The next morning, confused and embarrassed by my memory loss, I asked him what happened. When he said we had sex, and I told him I couldn’t remember, he seemed upset, as if his amnesia was an accusation. After tea and toast, I left to meet my sister, who, when I told her I had passed out after only three drinks, suggested I had been drugged. I initially dismissed this – this is what lecherous strangers do to crippled women on sticky club toilet floors. Not the men she likes in nice apartments with comfy sofas. Not guys you were going to have sex with anyway, consciously and consensually. Then I remembered the half-empty bottle of wine, left over from a dinner party, that had been offered to me but untouched.
Twenty minutes later, I was on the phone with the police. An hour later they were at my house. I was scanned and my nice underwear was put in evidence bags, never to be seen again. I tried to answer their questions in a way that didn’t look like I was lying, even though I wasn’t. When they asked his name and address, she wondered aloud what would happen to him. They said: “We will arrest him.” It seemed so dramatic, irreversible, life-destroying, and how could I be sure? I could actually hear my own insecurities being used against me.
If he had been a stranger, the investigation would have continued, but since I knew him and did not reveal his details, I was withholding information, so the matter ended there.
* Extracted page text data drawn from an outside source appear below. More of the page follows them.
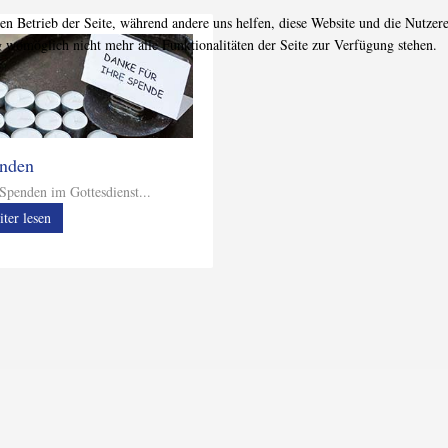
den Betrieb der Seite, während andere uns helfen, diese Website und die Nutzer
g womöglich nicht mehr alle Funktionalitäten der Seite zur Verfügung stehen.
nden
t Spenden im Gottesdienst...
iter lesen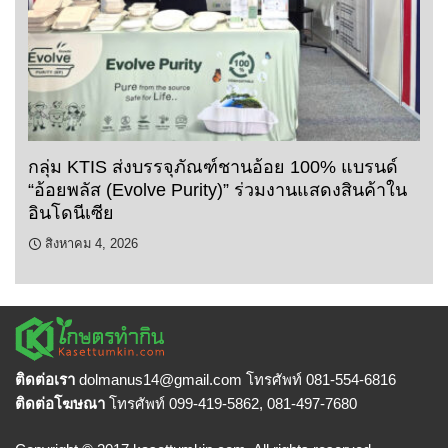
กลุ่ม KTIS ส่งบรรจุภัณฑ์ชานอ้อย 100% แบรนด์
“อ้อยพลัส (Evolve Purity)” ร่วมงานแสดงสินค้าใน
อินโดนีเซีย
สิงหาคม 4, 2026
ติดต่อเรา
dolmanus14
@gmail.com โทรศัพท์ 081-554-6816
ติดต่อโฆษณา
โทรศัพท์ 099-419-5862, 081-497-7680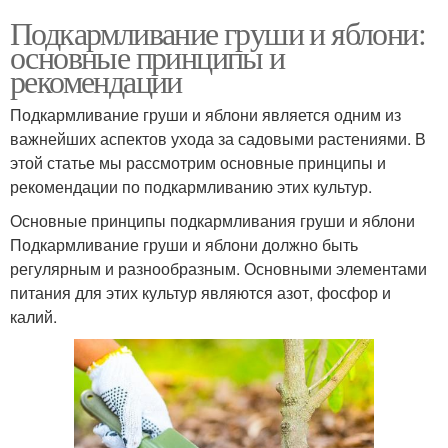
Подкармливание груши и яблони:
основные принципы и
рекомендации
Подкармливание груши и яблони является одним из
важнейших аспектов ухода за садовыми растениями. В
этой статье мы рассмотрим основные принципы и
рекомендации по подкармливанию этих культур.
Основные принципы подкармливания груши и яблони
Подкармливание груши и яблони должно быть
регулярным и разнообразным. Основными элементами
питания для этих культур являются азот, фосфор и
калий.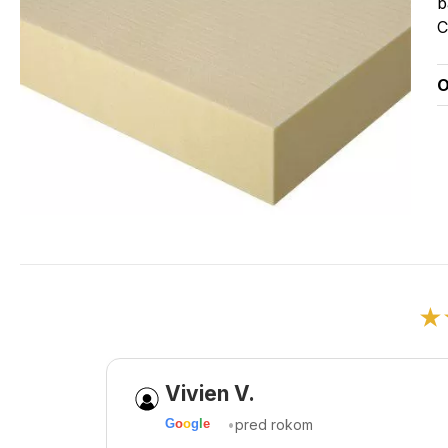
b
C
O
★
Vivien V.
•
pred rokom
G
o
o
g
l
e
Either a crime has been committed or it hasn’t been committed, and if it has, they need a name. Absent that, my samples won’t be tested, but they will freeze my urine and keep the swabs in case I change my mind. I put the police officer card on my bedroom shelf and in the back of my mind, where it remained for the next five years.
This year, after a conversation with a friend who had gone through something similar, I decided to rewatch I May Destroy You, perhaps in the hope that it would become a catalyst. I felt nervous. It bothered me the first time, so what would I do now that I was faced with my own version of abuse? Will it be catharsis or reopening the wound? For years, I carried the guilt that, by protecting one man, I may have sacrificed other women into unknown, evil black holes.
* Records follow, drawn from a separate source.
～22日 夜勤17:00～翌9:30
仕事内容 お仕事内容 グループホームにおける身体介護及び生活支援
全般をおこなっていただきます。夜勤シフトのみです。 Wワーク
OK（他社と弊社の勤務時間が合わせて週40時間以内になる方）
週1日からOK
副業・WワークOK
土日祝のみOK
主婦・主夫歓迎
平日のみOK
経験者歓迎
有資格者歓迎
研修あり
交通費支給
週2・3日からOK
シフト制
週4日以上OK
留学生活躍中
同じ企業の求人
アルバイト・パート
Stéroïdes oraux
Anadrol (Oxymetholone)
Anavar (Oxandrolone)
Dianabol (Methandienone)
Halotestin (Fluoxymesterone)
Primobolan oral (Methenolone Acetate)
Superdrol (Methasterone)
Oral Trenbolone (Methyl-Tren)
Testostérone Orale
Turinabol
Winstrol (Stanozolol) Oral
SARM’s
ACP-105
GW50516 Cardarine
During the fifth episode, when Arabella is being praised for her bravery, she pauses and goes to look for her officer’s card. I called 101 and asked if they still had a record of the case. I got another phone number and talked to more people. No one was sure how to apply after all these years, or if my sample was still in the fridge. I searched for his name on WhatsApp to find a picture of him on his profile holding a child like a father holds his child. I felt more and more confident than ever about the decision I had made. Could this father have really violated me in the way I feared he would? At the same time, I was angry that he continued to live a completely normal life.
In the differences between Arabella confronting, avenging, or understanding her rapist in the final episode, we see different accounts; The ones you’ll never have, I’ll never have, and most women will never have. But upon rewatching I May Destroy You and picking up the phone to ask these questions I finally have something like closure.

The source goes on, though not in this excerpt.